Durante su intervención, Máximo hizo hincapié en la interna peronista: “Quisiera que me expliquen esos supuestos compañeros si vamos a juntar votos siendo empleados de las mineras y petroleras”. En una crítica sutil hacia el gobernador de la provincia de Buenos Aires, sostuvo: “Los que hablan de unidad ni siquiera son capaces de ir a verla”.
El acto, que se llevó a cabo en el auditorio del Parque Lezama, reunió a una multitud de militantes que se manifestaron por la libertad de Cristina Kirchner. En el escenario, se encontraban varios dirigentes políticos y sociales, entre ellos el senador Wado de Pedro y los diputados Juan Grabois y Vanesa Siley.
Máximo fue el único orador principal. Denunció lo que considera una persecución hacia Cristina y expuso sus propuestas para el próximo candidato del peronismo, afirmando: “¿De qué te sirve el equilibrio fiscal si los hospitales se caen a pedazos, si las rutas son cada día más peligrosas? Tiene que haber justicia fiscal para que haya equilibrio social”.
La movilización también conmemoró el Día de la Bandera y el primer aniversario de la detención domiciliaria de la expresidenta en su vivienda de San José 1111, donde la militancia realizó un recorrido. La convocatoria, bajo el nombre “Banderazo por Argentina, por Cristina”, instó a los participantes a llevar sus banderas nacionales. El objetivo es solicitar una revisión de la condena y permitir la participación electoral de la presidenta del Partido Justicialista.
Por su parte, la Justicia advirtió a la expresidenta que podría perder el beneficio de la prisión domiciliaria si las manifestaciones frente a su casa continúan. Esta advertencia provino del juez de ejecución penal Rodrigo Giménez Uriburu, quien le hizo saber que debe cumplir estrictamente las condiciones de su detención.

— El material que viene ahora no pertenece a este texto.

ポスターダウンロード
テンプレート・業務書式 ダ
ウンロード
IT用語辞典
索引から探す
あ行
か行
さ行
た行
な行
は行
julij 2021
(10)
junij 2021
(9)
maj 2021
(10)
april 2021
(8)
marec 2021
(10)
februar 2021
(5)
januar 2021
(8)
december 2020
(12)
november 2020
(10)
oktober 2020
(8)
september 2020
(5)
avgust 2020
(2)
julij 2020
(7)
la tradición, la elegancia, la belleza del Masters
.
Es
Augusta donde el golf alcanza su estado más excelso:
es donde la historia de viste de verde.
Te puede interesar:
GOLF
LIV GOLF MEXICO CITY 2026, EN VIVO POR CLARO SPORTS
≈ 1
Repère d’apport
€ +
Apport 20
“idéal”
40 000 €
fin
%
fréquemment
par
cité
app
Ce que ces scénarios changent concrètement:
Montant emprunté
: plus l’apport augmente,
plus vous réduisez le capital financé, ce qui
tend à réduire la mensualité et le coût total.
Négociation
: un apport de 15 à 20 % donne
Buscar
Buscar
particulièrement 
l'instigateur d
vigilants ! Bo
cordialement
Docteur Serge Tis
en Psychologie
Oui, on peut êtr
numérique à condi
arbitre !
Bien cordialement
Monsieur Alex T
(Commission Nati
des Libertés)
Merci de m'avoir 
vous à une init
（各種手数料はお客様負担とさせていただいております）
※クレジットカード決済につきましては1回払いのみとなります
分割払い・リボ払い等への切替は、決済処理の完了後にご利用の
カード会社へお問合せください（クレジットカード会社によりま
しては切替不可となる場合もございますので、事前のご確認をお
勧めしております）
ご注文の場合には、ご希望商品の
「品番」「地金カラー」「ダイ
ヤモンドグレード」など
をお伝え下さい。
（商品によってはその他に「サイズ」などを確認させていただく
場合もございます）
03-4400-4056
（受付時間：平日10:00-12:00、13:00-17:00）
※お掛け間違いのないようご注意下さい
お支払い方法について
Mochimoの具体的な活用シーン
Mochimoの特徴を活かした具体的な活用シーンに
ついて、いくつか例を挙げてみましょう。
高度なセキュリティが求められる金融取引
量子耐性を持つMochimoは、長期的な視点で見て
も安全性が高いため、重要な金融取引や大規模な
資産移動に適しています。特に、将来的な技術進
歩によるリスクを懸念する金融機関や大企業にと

La medida judicial siguió a los incidentes ocurridos el 14 de junio durante un banderazo frente al edificio donde reside la exmandataria. La resolución señala que la movilización generó cortes de calles, concentración de personas y situaciones que impactaron el desempeño habitual del barrio.
En este contexto, el magistrado manifestó que, si se registran nuevos incumplimientos, podría revocar la prisión domiciliaria y ordenar el traslado de la actual líder del Partido Justicialista a una institución penitenciaria.
La decisión también se fundamentó en la participación activa de Cristina Kirchner en las manifestaciones. Según la resolución, la expresidenta colocó una bandera de gran tamaño que cruzaba la calle y era sostenida por cables entre su balcón y un edificio de enfrente.
Para el juzgado, las manifestaciones reiteradas y la colocación de estructuras en la vía pública perturban la convivencia con los vecinos y contradicen las normas establecidas para quienes cumplen una pena bajo arresto domiciliario. Además, se indicó que este tipo de intervenciones necesitan la autorización previa del Gobierno de la Ciudad de Buenos Aires, lo que podría constituir una contravención.